** Task details **
Below are records with pictures. Reproduce exactly the lines from the line with "Wanderungen in einer Karte markiert." to the line with "recomendados", inclusive, and leave each picture out.

** Exercise material **
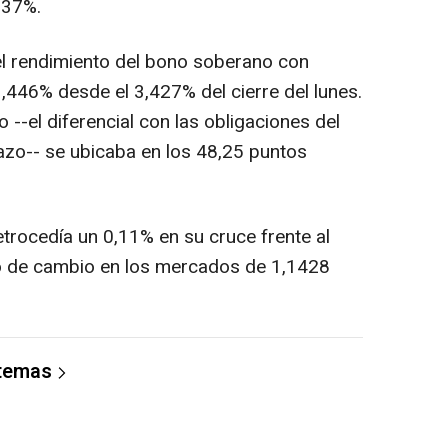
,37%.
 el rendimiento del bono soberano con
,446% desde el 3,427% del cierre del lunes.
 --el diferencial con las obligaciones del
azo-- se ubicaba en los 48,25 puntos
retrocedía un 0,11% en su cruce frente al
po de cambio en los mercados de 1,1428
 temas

==

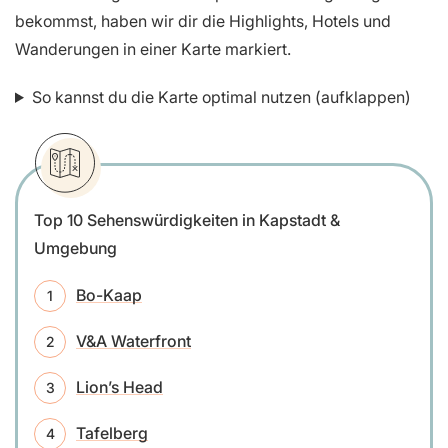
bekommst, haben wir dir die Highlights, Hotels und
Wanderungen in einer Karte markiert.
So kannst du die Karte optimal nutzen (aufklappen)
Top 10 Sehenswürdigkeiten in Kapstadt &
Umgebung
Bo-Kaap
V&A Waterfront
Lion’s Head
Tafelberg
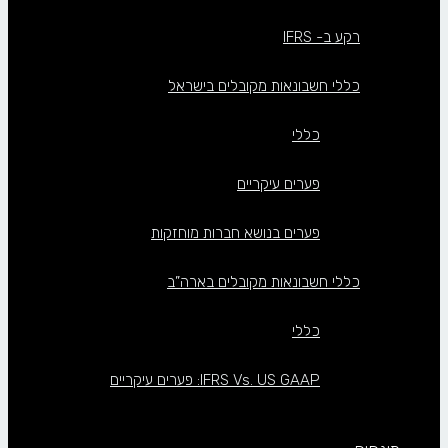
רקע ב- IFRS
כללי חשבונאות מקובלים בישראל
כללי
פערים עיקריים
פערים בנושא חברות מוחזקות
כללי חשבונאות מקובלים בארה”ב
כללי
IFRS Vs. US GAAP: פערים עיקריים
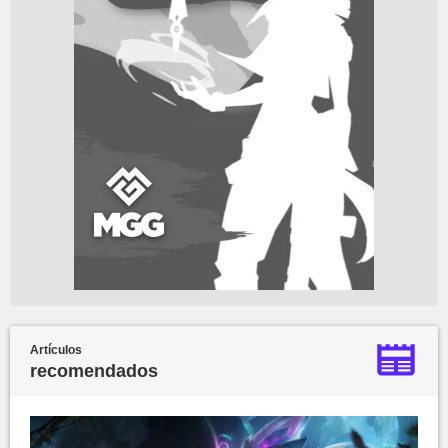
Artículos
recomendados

** Written solution **
Wanderungen in einer Karte markiert.
So kannst du die Karte optimal nutzen (aufklappen)
Top 10 Sehenswürdigkeiten in Kapstadt &
Umgebung
Bo-Kaap
V&A Waterfront
Lion’s Head
Tafelberg
רקע ב- IFRS
כללי חשבונאות מקובלים בישראל
כללי
פערים עיקריים
פערים בנושא חברות מוחזקות
כללי חשבונאות מקובלים בארה”ב
כללי
IFRS Vs. US GAAP: פערים עיקריים
Artículos
recomendados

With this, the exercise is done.